BY JESSICA RIDGWAY
How Julie Harrelson, CEO of the Harrelson Group, spends her free time.
BY JESSICA RIDGWAY
“Every day is different — it’s never boring — and lots of good comes from the work that we do,” says Julie Harrelson, founder of the Harrelson Group, an executive consulting firm based in Portland. This past year, Harrelson, 55, launched the Cascade Angels fund, a year-round fund in Central Oregon. The fund closed this year with $460,000 and so far has invested in one company, Bend-based Droplr. A native of the Pacific Northwest, Harrelson lives in North Portland with her partner, Kasuna Duffey.
“Friends, family and colleagues describe me as ‘calm in the storm’: funny, kind, a creative thinker and good listener. To describe myself, I’d use a few of the same words, but also persistent. If there’s an opportunity, or I see an issue or problem I could help solve, I’m always confident there’s a way to figure it out. That’s why the tagline for the Harrelson Group is ‘You can get there from here.’”
“A lot of my work is with executives in Oregon, and it’s really satisfying to work with so many talented and committed leaders. This last year, one of the assignments I took on was building [the Cascade Angels fund]. Putting together a team of accredited investors with aspiring entrepreneurs and guiding that fund has been a blast. I don’t really have a career highlight to point to, but I love the fact that my work is so varied and that I get to work with such great people.”
Books and bikes
“I read a complicated mix of things: The New York Times, Wired, my Twitter feed, Sunset, Scientific American, novels by Barbara Kingsolver, Salman Rushdie, Donna Tartt. I love to ride my bike; I have a Trek Madone. I love to paddleboard — I spend quite a bit of time in Bend, so I paddleboard a lot on the Deschutes River. My job is really busy and highly interactive, so I also try to find time to reflect and take adventurous vacations.”

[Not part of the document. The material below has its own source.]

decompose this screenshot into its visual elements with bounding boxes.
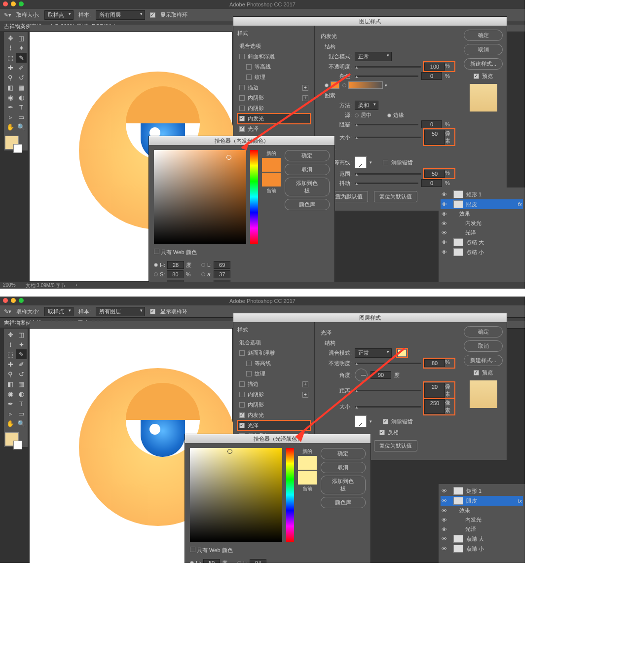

“I went to Iceland a few years ago, and we went on this guided white-water rafting trip. Halfway through, they invited us to jump off a 35-foot cliff. I’m afraid of heights, but I was determined, so I jumped. It was scary but also really fun. Jumping off that cliff is a lot like being an entrepreneur. All the different businesses I’ve run — the couple I’ve owned and the startups I’ve been involved with — are a little bit like that exhilaration of doing something new.”
“I think it’s important for people who lead enterprises to be civically engaged. I dedicate a fair amount of time to Metropolitan Family Service, which is a large social service agency in Portland. One of the things that really inspires me is to be involved in the community in meaningful ways. Also, diversity and change inspire me. Seeing people who lead well, who are humble but sustain great results, they inspire me greatly.”
Correction appended: The Cascade Angel Fund closed with $460,000. The original version of this article mistakenly stated the fund closed with $460 million.